I've seen two definitions of Krull dimension of a module $M$ over a (commutative) ring $R$, and their equivalence does not seem obvious:
Matsumura on page 31 of his book Commutative Ring Theory defines it as
$\dim M=\dim R/\operatorname{Ann}(M)=$ maximal length of a chain of primes in $V(\operatorname{Ann}(M)).$
Enochs and Jenda on page 54 of Relative Homological Algebra define it as
$\dim M=\dim {\rm Supp}(M)=$ maximal length of a chain of primes in ${\rm Supp}(M).$
I guess this "maximal length" is the same for two sets above, but what's the proof?

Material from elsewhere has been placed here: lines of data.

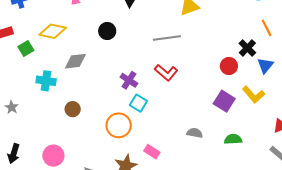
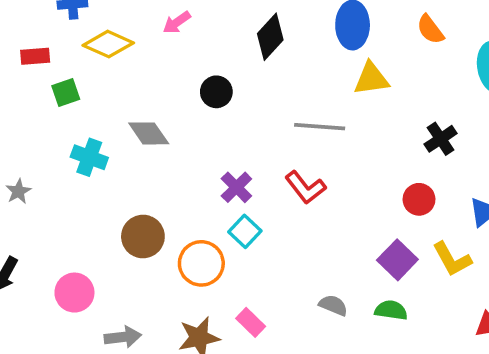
yellow diamond: (53, 31) -> (108, 44), moved
black cross: (247, 48) -> (441, 139), moved
gray diamond: (75, 61) -> (149, 133), turned 50
brown circle: (73, 109) -> (143, 236), moved, size x1.5
green semicircle: (233, 139) -> (391, 310), moved

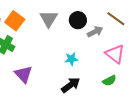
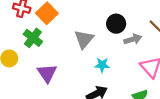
gray triangle: (49, 19) -> (84, 39), moved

Otherwise how are two definitions equivalent?
PS: I already know that $\mathrm{Supp}(M)\subseteq V(\operatorname{Ann}(M))$ and that both definitions are equivalent for finitely generated modules.
These definitions are not the same in general, if $M$ is not f.g.
Consider the module $\mathbb Q_p/\mathbb Z_p$ over $\mathbb Z_p$. Its annihilator is $0$, so the first definition gives dimension $1$. On the other hand, its support is the closed point of Spec $\mathbb Z_p$, and so the second definition gives dimension $0$.
If you are reading an article that applies the notion of dimension in the non-f.g. context, then you will either have to look and see if the author defines their terms, or else determine from the context (e.g. how they argue) which definition is in use.